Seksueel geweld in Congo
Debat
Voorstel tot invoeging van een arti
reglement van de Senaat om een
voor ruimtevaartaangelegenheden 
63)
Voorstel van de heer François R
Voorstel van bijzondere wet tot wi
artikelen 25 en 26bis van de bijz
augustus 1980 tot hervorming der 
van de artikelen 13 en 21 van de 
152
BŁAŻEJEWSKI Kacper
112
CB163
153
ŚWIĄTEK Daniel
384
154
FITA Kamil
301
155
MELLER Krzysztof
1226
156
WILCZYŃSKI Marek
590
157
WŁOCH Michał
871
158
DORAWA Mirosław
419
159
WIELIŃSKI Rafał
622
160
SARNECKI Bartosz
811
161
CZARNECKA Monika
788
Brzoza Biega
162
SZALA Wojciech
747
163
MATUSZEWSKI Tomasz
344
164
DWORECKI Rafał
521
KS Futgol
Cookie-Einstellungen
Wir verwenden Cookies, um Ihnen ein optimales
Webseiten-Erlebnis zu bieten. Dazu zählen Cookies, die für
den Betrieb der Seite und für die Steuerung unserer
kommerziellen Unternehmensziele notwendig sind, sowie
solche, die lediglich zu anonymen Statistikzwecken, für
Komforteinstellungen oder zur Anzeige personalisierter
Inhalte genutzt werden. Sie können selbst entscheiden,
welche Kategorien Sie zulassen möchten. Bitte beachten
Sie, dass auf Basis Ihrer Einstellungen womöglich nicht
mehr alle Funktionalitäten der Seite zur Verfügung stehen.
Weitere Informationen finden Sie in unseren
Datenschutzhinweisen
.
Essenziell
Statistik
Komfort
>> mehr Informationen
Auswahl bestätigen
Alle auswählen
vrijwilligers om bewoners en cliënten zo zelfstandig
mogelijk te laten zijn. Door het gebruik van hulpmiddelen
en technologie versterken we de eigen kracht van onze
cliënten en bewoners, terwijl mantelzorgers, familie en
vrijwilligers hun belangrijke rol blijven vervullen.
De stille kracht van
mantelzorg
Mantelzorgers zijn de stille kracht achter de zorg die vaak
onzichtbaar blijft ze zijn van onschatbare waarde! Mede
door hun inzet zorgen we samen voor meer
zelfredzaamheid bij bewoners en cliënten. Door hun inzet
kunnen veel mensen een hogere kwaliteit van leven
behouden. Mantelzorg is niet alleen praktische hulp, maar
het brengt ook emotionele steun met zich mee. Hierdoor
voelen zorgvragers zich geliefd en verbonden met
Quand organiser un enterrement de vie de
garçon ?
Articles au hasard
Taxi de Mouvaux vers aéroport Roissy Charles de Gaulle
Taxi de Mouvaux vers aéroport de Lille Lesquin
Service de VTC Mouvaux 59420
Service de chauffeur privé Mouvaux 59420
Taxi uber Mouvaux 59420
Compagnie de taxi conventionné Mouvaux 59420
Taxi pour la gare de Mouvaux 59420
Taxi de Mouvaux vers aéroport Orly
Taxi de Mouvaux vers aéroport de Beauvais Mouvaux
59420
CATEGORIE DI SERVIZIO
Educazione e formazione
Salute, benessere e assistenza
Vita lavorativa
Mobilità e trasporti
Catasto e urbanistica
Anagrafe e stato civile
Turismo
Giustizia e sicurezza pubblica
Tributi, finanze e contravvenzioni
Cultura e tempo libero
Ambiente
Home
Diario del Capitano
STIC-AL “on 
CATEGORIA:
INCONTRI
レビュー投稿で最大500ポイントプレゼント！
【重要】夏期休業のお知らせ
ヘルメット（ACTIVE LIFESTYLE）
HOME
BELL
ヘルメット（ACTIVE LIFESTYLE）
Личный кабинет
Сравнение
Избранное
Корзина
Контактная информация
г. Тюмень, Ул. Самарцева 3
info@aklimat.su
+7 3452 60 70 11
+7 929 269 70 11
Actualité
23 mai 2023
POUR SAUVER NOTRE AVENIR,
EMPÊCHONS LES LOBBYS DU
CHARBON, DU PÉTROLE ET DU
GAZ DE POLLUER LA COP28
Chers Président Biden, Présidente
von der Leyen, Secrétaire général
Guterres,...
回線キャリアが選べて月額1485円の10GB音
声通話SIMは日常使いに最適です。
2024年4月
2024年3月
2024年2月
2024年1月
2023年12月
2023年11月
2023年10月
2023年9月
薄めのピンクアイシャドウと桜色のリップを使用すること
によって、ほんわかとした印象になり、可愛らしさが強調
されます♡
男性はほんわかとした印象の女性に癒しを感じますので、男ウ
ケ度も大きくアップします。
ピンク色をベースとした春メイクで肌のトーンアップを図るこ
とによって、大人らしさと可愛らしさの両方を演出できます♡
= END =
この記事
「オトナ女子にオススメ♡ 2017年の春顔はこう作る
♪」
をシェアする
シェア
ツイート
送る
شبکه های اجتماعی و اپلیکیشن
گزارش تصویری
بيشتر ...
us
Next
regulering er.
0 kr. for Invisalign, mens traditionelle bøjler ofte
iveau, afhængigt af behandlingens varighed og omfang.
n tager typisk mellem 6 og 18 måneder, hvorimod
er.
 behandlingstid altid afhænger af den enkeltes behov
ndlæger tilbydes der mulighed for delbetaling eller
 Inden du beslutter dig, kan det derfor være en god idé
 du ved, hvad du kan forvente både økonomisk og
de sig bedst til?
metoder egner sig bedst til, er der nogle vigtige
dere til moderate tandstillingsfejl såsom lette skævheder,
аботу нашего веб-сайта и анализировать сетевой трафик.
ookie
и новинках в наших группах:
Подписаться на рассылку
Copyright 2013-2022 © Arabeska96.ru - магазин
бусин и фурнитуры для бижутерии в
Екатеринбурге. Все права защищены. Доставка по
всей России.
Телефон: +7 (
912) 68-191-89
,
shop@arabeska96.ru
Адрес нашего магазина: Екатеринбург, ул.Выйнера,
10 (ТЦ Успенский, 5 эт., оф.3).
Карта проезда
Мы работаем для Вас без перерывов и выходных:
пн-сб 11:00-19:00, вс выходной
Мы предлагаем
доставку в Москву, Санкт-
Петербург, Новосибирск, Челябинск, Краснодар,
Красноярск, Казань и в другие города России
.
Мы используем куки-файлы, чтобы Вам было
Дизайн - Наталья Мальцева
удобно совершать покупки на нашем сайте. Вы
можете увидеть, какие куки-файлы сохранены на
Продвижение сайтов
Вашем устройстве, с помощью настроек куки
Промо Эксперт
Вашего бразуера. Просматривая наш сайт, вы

- ACTIVITY:
Copy out the data in full, exactly.

- EXERCISE RESPONSE:
Seksueel geweld in Congo
Debat
Voorstel tot invoeging van een arti
reglement van de Senaat om een
voor ruimtevaartaangelegenheden 
63)
Voorstel van de heer François R
Voorstel van bijzondere wet tot wi
artikelen 25 en 26bis van de bijz
augustus 1980 tot hervorming der 
van de artikelen 13 en 21 van de 
152
BŁAŻEJEWSKI Kacper
112
CB163
153
ŚWIĄTEK Daniel
384
154
FITA Kamil
301
155
MELLER Krzysztof
1226
156
WILCZYŃSKI Marek
590
157
WŁOCH Michał
871
158
DORAWA Mirosław
419
159
WIELIŃSKI Rafał
622
160
SARNECKI Bartosz
811
161
CZARNECKA Monika
788
Brzoza Biega
162
SZALA Wojciech
747
163
MATUSZEWSKI Tomasz
344
164
DWORECKI Rafał
521
KS Futgol
Cookie-Einstellungen
Wir verwenden Cookies, um Ihnen ein optimales
Webseiten-Erlebnis zu bieten. Dazu zählen Cookies, die für
den Betrieb der Seite und für die Steuerung unserer
kommerziellen Unternehmensziele notwendig sind, sowie
solche, die lediglich zu anonymen Statistikzwecken, für
Komforteinstellungen oder zur Anzeige personalisierter
Inhalte genutzt werden. Sie können selbst entscheiden,
welche Kategorien Sie zulassen möchten. Bitte beachten
Sie, dass auf Basis Ihrer Einstellungen womöglich nicht
mehr alle Funktionalitäten der Seite zur Verfügung stehen.
Weitere Informationen finden Sie in unseren
Datenschutzhinweisen
.
Essenziell
Statistik
Komfort
>> mehr Informationen
Auswahl bestätigen
Alle auswählen
vrijwilligers om bewoners en cliënten zo zelfstandig
mogelijk te laten zijn. Door het gebruik van hulpmiddelen
en technologie versterken we de eigen kracht van onze
cliënten en bewoners, terwijl mantelzorgers, familie en
vrijwilligers hun belangrijke rol blijven vervullen.
De stille kracht van
mantelzorg
Mantelzorgers zijn de stille kracht achter de zorg die vaak
onzichtbaar blijft ze zijn van onschatbare waarde! Mede
door hun inzet zorgen we samen voor meer
zelfredzaamheid bij bewoners en cliënten. Door hun inzet
kunnen veel mensen een hogere kwaliteit van leven
behouden. Mantelzorg is niet alleen praktische hulp, maar
het brengt ook emotionele steun met zich mee. Hierdoor
voelen zorgvragers zich geliefd en verbonden met
Quand organiser un enterrement de vie de
garçon ?
Articles au hasard
Taxi de Mouvaux vers aéroport Roissy Charles de Gaulle
Taxi de Mouvaux vers aéroport de Lille Lesquin
Service de VTC Mouvaux 59420
Service de chauffeur privé Mouvaux 59420
Taxi uber Mouvaux 59420
Compagnie de taxi conventionné Mouvaux 59420
Taxi pour la gare de Mouvaux 59420
Taxi de Mouvaux vers aéroport Orly
Taxi de Mouvaux vers aéroport de Beauvais Mouvaux
59420
CATEGORIE DI SERVIZIO
Educazione e formazione
Salute, benessere e assistenza
Vita lavorativa
Mobilità e trasporti
Catasto e urbanistica
Anagrafe e stato civile
Turismo
Giustizia e sicurezza pubblica
Tributi, finanze e contravvenzioni
Cultura e tempo libero
Ambiente
Home
Diario del Capitano
STIC-AL “on 
CATEGORIA:
INCONTRI
レビュー投稿で最大500ポイントプレゼント！
【重要】夏期休業のお知らせ
ヘルメット（ACTIVE LIFESTYLE）
HOME
BELL
ヘルメット（ACTIVE LIFESTYLE）
Личный кабинет
Сравнение
Избранное
Корзина
Контактная информация
г. Тюмень, Ул. Самарцева 3
info@aklimat.su
+7 3452 60 70 11
+7 929 269 70 11
Actualité
23 mai 2023
POUR SAUVER NOTRE AVENIR,
EMPÊCHONS LES LOBBYS DU
CHARBON, DU PÉTROLE ET DU
GAZ DE POLLUER LA COP28
Chers Président Biden, Présidente
von der Leyen, Secrétaire général
Guterres,...
回線キャリアが選べて月額1485円の10GB音
声通話SIMは日常使いに最適です。
2024年4月
2024年3月
2024年2月
2024年1月
2023年12月
2023年11月
2023年10月
2023年9月
薄めのピンクアイシャドウと桜色のリップを使用すること
によって、ほんわかとした印象になり、可愛らしさが強調
されます♡
男性はほんわかとした印象の女性に癒しを感じますので、男ウ
ケ度も大きくアップします。
ピンク色をベースとした春メイクで肌のトーンアップを図るこ
とによって、大人らしさと可愛らしさの両方を演出できます♡
= END =
この記事
「オトナ女子にオススメ♡ 2017年の春顔はこう作る
♪」
をシェアする
シェア
ツイート
送る
شبکه های اجتماعی و اپلیکیشن
گزارش تصویری
بيشتر ...
us
Next
regulering er.
0 kr. for Invisalign, mens traditionelle bøjler ofte
iveau, afhængigt af behandlingens varighed og omfang.
n tager typisk mellem 6 og 18 måneder, hvorimod
er.
 behandlingstid altid afhænger af den enkeltes behov
ndlæger tilbydes der mulighed for delbetaling eller
 Inden du beslutter dig, kan det derfor være en god idé
 du ved, hvad du kan forvente både økonomisk og
de sig bedst til?
metoder egner sig bedst til, er der nogle vigtige
dere til moderate tandstillingsfejl såsom lette skævheder,
аботу нашего веб-сайта и анализировать сетевой трафик.
ookie
и новинках в наших группах:
Подписаться на рассылку
Copyright 2013-2022 © Arabeska96.ru - магазин
бусин и фурнитуры для бижутерии в
Екатеринбурге. Все права защищены. Доставка по
всей России.
Телефон: +7 (
912) 68-191-89
,
shop@arabeska96.ru
Адрес нашего магазина: Екатеринбург, ул.Выйнера,
10 (ТЦ Успенский, 5 эт., оф.3).
Карта проезда
Мы работаем для Вас без перерывов и выходных:
пн-сб 11:00-19:00, вс выходной
Мы предлагаем
доставку в Москву, Санкт-
Петербург, Новосибирск, Челябинск, Краснодар,
Красноярск, Казань и в другие города России
.
Мы используем куки-файлы, чтобы Вам было
Дизайн - Наталья Мальцева
удобно совершать покупки на нашем сайте. Вы
можете увидеть, какие куки-файлы сохранены на
Продвижение сайтов
Вашем устройстве, с помощью настроек куки
Промо Эксперт
Вашего бразуера. Просматривая наш сайт, вы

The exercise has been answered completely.